In case you didn't notice, Michael Moore is at it again. His new documentary, Capitalism: A Love Story seems to be following the template of most of his other offerings: opening to enthusiastic, adoring crowds at film festivals, and heaped with scorn and derision from those who will never make the effort to see it. In the rush to decry Moore as a communist and unpatriotic, many will miss a rich little bit of irony: Michael Moore is pretty good at Capitalism. Moore has a business sense that is sadly lacking in many of the captains of industry and finance. Take, for instance, his comments on the newspaper business, from the Toronto International Film Festival:

Those comments echo David Simon's testimony before the Senate.

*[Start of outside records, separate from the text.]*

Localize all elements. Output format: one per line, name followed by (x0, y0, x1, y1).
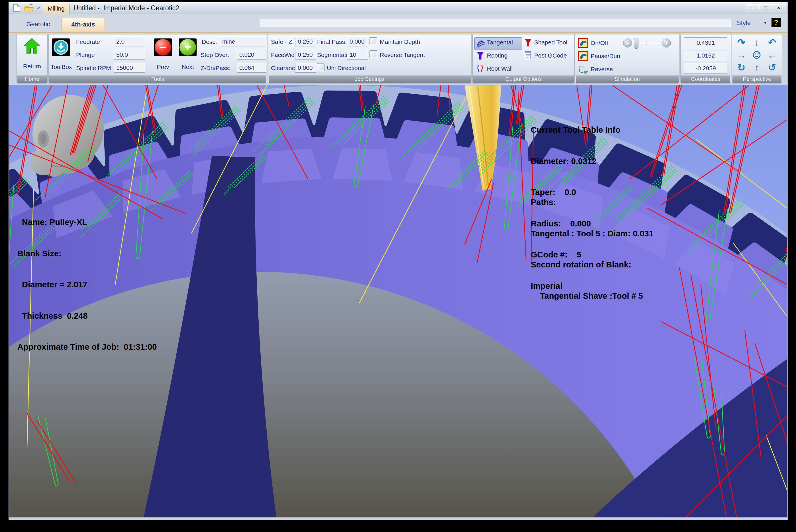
sim-zoom-in-button[interactable]: + (662, 38, 671, 48)
coordinate-y-readout: 1.0152 (684, 50, 727, 61)
sim-pauserun-icon (578, 51, 588, 62)
sim-reverse-button[interactable]: Reverse (591, 66, 613, 73)
safe-z-field[interactable]: 0.250 (295, 37, 316, 46)
sim-zoom-out-button[interactable]: – (623, 38, 632, 48)
z-dn-pass-label: Z-Dn/Pass: (201, 65, 230, 72)
group-perspective: ↷ ↓ ↶ → ← ↻ ↑ ↺ Perspective (732, 34, 782, 84)
group-caption-simulation: Simulation (576, 75, 679, 83)
window-bottom-edge (8, 517, 788, 520)
clearance-field[interactable]: 0.000 (295, 63, 316, 73)
simulation-3d-viewport[interactable]: Current Tool Table Info Diameter: 0.0312… (9, 85, 788, 517)
maintain-depth-label: Maintain Depth (380, 38, 420, 45)
toolbox-button[interactable]: ToolBox (50, 63, 73, 70)
next-button[interactable]: Next (175, 63, 201, 70)
window-title: Untitled - Imperial Mode - Gearotic2 (74, 4, 179, 12)
pan-left-icon[interactable]: ← (765, 49, 779, 61)
post-gcode-icon (525, 51, 531, 61)
close-button[interactable]: × (772, 4, 785, 12)
group-tools: ToolBox Feedrate 2.0 Plunge 50.0 Spindle… (49, 34, 267, 84)
group-caption-coordinates: Coordinates (681, 75, 730, 83)
group-caption-home: Home (17, 75, 47, 83)
group-coordinates: 0.4391 1.0152 -0.2959 Coordinates (680, 34, 731, 84)
root-wall-button[interactable]: Root Wall (487, 65, 513, 72)
more-tools-icon[interactable]: » (37, 4, 40, 11)
paths-info-overlay: Paths: Tangental : Tool 5 : Diam: 0.031 … (531, 176, 653, 322)
group-output-options: Tangental Shaped Tool Rooting Post GCode… (472, 34, 575, 84)
sim-pauserun-button[interactable]: Pause/Run (591, 53, 620, 59)
post-gcode-button[interactable]: Post GCode (534, 52, 567, 59)
style-dropdown[interactable]: Style (737, 19, 751, 27)
root-wall-icon (476, 64, 484, 74)
pan-down-icon[interactable]: ↓ (750, 36, 764, 49)
z-dn-pass-field[interactable]: 0.064 (237, 63, 266, 73)
group-home: Return Home (17, 34, 48, 84)
toolbox-icon[interactable] (52, 38, 70, 56)
rotate-cw-icon[interactable]: ↷ (734, 36, 748, 49)
step-over-label: Step Over: (201, 52, 229, 58)
group-caption-job-settings: Job Settings (269, 75, 471, 83)
prev-tool-icon[interactable]: – (154, 38, 172, 56)
return-button[interactable]: Return (17, 63, 47, 70)
app-window: » Milling Untitled - Imperial Mode - Gea… (8, 2, 788, 520)
roll-right-icon[interactable]: ↻ (734, 61, 748, 74)
minimize-button[interactable]: – (746, 4, 759, 12)
clearance-label: Clearance (271, 65, 298, 72)
reverse-tangent-label: Reverse Tangent (380, 52, 425, 58)
rotate-ccw-icon[interactable]: ↶ (765, 36, 779, 49)
pan-up-icon[interactable]: ↑ (750, 61, 764, 74)
feedrate-field[interactable]: 2.0 (114, 37, 145, 46)
group-simulation: On/Off – + Pause/Run abac Reverse Simula… (575, 34, 680, 84)
reverse-tangent-checkbox[interactable] (369, 51, 377, 58)
tangental-button[interactable]: Tangental (487, 39, 513, 46)
roll-left-icon[interactable]: ↺ (765, 61, 779, 74)
sim-reverse-icon: abac (578, 65, 589, 75)
group-caption-output-options: Output Options (473, 75, 574, 83)
segmentation-field[interactable]: 10 (347, 50, 368, 59)
final-pass-field[interactable]: 0.000 (347, 37, 368, 46)
titlebar: » Milling Untitled - Imperial Mode - Gea… (8, 2, 788, 14)
group-job-settings: Safe - Z: 0.250 FaceWidth 0.250 Clearanc… (268, 34, 472, 84)
plunge-field[interactable]: 50.0 (114, 50, 145, 59)
sim-onoff-button[interactable]: On/Off (591, 40, 608, 46)
rooting-button[interactable]: Rooting (487, 52, 507, 59)
chevron-down-icon[interactable]: ▾ (764, 20, 766, 25)
pan-right-icon[interactable]: → (734, 49, 748, 61)
group-caption-tools: Tools (49, 75, 266, 83)
sim-speed-thumb[interactable] (634, 38, 639, 49)
uni-directional-label: Uni Directional (327, 65, 366, 72)
desc-label: Desc: (202, 38, 217, 45)
help-button[interactable]: ? (772, 18, 781, 27)
quick-search-field[interactable] (260, 19, 731, 27)
spindle-rpm-label: Spindle RPM (76, 65, 111, 72)
tangental-icon (477, 40, 485, 49)
coordinate-x-readout: 0.4391 (684, 37, 727, 48)
svg-text:ac: ac (584, 70, 588, 74)
maintain-depth-checkbox[interactable] (369, 37, 377, 45)
open-file-icon[interactable] (23, 4, 34, 13)
shaped-tool-icon (525, 38, 532, 48)
step-over-field[interactable]: 0.020 (237, 50, 266, 59)
rooting-icon (477, 52, 484, 61)
tab-milling[interactable]: Milling (43, 3, 70, 14)
sim-speed-tick (646, 41, 646, 45)
tab-4th-axis[interactable]: 4th-axis (61, 18, 105, 31)
facewidth-field[interactable]: 0.250 (295, 50, 316, 59)
reset-view-icon[interactable] (750, 49, 764, 61)
feedrate-label: Feedrate (76, 38, 100, 45)
sim-onoff-icon (578, 38, 588, 49)
next-tool-icon[interactable]: + (179, 38, 196, 56)
group-caption-perspective: Perspective (733, 75, 781, 83)
ribbon-tab-row: Gearotic 4th-axis Style ▾ ? (8, 14, 788, 33)
shaped-tool-button[interactable]: Shaped Tool (534, 39, 567, 46)
maximize-button[interactable]: □ (759, 4, 772, 12)
spindle-rpm-field[interactable]: 15000 (114, 63, 145, 73)
blank-info-overlay: Name: Pulley-XL Blank Size: Diameter = 2… (17, 196, 157, 373)
uni-directional-checkbox[interactable] (317, 63, 324, 71)
safe-z-label: Safe - Z: (271, 38, 294, 45)
prev-button[interactable]: Prev (150, 63, 176, 70)
tab-gearotic[interactable]: Gearotic (15, 18, 61, 31)
new-file-icon[interactable] (13, 4, 20, 13)
ribbon: Return Home ToolBox Feedrate 2.0 Plunge … (8, 33, 788, 86)
home-icon[interactable] (24, 38, 40, 55)
desc-field[interactable]: mine (220, 37, 266, 46)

There is some very basic business sense from both Moore and Simon. A newspaper with no circulation is useless to advertisers. A newspaper that sees its stockholders more important than its readers does a service to neither. It seems that Moore gets what a lot of businessmen don't: you've got to put the customer first. While most Old Media types are busy blaming the New Media, and turning to the government for assistance, it's the anti-capitlist Moore who makes the argument for the market-based solution of more customers and higher sales. How basic is that?

It's funny how, twenty years after Roger and Me Michael Moore is still viewed as anti-business. The point of Roger and Me wasn't that GM was, by nature, a bad company. The point was that it was a badly-run company. GM management was a bloated, out-of-touch bureaucracy, that made poorly conceived and built cars that no one wanted to buy. Rather than building better cars, GM focused on cost structure, cutting jobs and moving plants out of the country. After two decades that ended in GM's bankruptcy, and tens of billions of dollars of a very un-capitalistic government bailout, it seems perhaps Moore had a better grasp on some basic business principals that Roger Smith did. Moore knew that you've got to have customers, and you've got to keep them happy.

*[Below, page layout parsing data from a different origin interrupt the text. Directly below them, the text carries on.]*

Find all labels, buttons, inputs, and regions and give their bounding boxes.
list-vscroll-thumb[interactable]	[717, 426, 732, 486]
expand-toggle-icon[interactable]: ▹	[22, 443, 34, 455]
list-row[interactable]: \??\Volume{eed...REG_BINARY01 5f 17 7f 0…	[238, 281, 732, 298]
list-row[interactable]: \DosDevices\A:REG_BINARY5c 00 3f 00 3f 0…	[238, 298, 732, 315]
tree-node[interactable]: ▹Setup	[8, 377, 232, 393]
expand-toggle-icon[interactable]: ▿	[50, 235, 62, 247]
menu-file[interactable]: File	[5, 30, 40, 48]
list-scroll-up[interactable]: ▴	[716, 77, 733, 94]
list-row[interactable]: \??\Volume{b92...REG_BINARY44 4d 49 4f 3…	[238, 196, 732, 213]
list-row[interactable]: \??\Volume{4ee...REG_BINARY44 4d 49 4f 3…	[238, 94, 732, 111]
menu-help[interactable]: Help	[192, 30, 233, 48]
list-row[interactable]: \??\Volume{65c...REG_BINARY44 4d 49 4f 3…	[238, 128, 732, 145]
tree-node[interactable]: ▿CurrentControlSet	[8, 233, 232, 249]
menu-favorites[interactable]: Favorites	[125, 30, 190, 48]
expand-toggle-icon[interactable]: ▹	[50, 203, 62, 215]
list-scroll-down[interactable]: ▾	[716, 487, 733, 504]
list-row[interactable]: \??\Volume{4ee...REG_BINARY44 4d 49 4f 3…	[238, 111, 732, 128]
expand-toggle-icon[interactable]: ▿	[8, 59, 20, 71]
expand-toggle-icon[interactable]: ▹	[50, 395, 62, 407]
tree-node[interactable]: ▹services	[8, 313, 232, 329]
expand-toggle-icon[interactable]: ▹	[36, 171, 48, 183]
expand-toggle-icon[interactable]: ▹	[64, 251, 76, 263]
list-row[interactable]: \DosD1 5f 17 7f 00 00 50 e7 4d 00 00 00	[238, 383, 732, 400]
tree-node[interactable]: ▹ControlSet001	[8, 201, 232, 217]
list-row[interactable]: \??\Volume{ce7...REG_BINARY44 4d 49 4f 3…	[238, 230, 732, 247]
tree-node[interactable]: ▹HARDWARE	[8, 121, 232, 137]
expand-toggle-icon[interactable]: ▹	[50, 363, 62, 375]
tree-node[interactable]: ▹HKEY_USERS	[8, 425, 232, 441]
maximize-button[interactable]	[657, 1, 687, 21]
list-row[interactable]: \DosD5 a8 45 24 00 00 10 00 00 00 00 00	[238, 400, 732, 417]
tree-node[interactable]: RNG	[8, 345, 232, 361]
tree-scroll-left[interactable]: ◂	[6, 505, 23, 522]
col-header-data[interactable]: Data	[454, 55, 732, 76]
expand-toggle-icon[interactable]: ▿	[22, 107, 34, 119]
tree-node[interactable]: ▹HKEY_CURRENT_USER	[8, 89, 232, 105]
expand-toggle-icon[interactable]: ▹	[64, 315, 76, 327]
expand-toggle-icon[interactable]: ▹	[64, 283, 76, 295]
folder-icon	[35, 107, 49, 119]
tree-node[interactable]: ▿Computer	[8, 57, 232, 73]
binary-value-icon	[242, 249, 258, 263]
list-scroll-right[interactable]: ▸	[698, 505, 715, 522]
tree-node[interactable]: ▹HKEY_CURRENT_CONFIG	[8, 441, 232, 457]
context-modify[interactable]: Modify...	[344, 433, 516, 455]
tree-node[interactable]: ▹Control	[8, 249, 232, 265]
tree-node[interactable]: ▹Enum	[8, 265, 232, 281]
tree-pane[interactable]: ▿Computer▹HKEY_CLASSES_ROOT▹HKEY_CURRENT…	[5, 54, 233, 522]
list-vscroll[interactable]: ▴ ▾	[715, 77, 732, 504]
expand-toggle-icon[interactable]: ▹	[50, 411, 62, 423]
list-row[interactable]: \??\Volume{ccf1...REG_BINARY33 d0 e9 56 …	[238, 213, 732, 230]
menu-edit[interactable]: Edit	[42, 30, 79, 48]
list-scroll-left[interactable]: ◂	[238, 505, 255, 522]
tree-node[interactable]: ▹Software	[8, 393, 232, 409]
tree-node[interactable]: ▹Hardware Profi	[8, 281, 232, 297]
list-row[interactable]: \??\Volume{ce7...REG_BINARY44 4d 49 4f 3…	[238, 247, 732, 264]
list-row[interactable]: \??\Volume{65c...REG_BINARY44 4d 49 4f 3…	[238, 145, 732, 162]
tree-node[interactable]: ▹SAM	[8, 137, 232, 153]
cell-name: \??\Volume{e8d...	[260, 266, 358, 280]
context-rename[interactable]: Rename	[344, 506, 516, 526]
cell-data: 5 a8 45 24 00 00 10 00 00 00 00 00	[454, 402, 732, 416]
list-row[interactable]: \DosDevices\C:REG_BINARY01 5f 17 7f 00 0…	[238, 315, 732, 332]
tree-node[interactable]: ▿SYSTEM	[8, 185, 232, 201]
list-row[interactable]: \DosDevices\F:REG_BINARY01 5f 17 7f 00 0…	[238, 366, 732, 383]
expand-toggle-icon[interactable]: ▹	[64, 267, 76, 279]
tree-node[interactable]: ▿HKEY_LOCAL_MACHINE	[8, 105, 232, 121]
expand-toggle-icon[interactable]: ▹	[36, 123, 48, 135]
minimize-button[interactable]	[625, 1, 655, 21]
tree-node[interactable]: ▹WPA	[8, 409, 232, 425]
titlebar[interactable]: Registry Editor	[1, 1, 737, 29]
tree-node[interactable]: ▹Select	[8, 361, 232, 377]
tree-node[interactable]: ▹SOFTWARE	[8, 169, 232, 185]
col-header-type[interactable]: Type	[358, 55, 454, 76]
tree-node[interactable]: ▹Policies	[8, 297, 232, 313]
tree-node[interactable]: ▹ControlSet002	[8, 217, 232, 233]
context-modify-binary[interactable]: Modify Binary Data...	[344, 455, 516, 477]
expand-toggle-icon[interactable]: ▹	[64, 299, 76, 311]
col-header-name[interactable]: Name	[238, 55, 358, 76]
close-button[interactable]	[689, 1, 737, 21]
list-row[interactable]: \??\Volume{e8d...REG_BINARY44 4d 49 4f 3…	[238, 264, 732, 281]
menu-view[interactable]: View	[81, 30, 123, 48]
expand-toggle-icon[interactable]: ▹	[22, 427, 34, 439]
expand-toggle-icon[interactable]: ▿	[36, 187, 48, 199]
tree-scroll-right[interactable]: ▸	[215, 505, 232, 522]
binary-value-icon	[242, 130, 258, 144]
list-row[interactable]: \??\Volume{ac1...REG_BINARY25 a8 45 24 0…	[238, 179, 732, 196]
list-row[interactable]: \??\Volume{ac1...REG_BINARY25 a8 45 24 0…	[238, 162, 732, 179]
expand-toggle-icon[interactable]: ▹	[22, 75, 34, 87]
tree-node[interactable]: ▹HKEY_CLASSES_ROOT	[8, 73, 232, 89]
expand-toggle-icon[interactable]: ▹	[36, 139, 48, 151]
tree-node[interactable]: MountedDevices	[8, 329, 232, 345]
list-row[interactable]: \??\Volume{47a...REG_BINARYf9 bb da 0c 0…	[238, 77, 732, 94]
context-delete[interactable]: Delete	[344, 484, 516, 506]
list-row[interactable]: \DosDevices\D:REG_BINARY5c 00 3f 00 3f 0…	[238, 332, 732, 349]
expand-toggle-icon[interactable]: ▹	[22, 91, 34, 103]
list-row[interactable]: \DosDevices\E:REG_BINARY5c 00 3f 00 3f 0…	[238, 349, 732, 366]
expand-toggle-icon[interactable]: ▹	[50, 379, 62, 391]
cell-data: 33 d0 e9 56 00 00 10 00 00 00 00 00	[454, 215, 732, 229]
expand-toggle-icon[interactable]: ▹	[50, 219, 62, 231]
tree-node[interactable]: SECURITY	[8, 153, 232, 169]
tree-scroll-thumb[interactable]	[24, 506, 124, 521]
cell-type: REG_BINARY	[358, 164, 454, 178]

Moore's anti-capitalist film will make him a lot of money. It will make lots of others lots of money as well. I suspect that will be but one of the many points that will be beyond the comprehension of those who will label him a communist.

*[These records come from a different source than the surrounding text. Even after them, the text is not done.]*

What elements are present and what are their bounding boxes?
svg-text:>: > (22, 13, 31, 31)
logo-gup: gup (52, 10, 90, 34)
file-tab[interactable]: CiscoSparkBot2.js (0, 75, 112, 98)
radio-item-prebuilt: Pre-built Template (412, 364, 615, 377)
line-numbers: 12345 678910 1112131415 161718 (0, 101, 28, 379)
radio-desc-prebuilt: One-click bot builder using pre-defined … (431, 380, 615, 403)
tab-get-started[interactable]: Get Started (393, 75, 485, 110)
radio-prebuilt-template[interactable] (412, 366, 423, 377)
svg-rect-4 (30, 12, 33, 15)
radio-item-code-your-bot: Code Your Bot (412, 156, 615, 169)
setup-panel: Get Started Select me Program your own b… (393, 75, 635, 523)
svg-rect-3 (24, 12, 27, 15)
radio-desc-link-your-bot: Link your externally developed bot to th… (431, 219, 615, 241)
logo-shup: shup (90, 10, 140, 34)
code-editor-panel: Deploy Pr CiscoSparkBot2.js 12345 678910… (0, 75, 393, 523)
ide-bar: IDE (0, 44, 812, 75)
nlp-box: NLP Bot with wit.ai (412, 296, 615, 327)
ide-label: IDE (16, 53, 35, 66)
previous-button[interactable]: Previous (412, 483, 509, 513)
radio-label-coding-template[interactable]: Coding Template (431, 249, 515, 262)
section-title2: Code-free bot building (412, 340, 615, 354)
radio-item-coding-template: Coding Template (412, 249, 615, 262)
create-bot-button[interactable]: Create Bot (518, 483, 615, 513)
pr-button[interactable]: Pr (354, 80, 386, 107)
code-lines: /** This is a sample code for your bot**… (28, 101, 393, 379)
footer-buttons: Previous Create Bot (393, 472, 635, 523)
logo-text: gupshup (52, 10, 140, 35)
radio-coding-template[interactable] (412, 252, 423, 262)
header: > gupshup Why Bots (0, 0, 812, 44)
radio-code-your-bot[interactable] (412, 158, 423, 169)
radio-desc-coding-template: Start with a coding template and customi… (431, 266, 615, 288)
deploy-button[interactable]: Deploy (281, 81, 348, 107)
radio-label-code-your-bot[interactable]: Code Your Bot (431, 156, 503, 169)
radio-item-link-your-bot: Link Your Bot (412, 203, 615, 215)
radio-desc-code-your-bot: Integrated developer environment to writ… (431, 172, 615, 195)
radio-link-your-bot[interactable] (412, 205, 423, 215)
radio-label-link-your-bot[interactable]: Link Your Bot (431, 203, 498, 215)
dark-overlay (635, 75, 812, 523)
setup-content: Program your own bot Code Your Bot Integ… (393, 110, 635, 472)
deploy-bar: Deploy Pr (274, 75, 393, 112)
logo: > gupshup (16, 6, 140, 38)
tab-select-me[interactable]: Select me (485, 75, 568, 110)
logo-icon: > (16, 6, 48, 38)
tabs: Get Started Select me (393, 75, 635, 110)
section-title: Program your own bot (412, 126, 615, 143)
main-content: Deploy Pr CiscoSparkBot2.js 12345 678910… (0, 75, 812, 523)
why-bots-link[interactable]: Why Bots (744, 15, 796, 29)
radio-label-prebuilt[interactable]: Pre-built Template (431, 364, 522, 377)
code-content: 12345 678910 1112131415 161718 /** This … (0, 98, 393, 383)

One of the most ironic things about capitalism is that the capitalist will sell you the rope to hang himself with. Actually they will give you the money to make a movie that makes them look bad, if they believe they can make money off it.--Michael Moore
Moore's argument isn't as much about Capitalism as it is about stupid, short-sighted greed and arrogance. That we can't seem to have one without the other has little to do with our economics, and everything to do with our philosophy.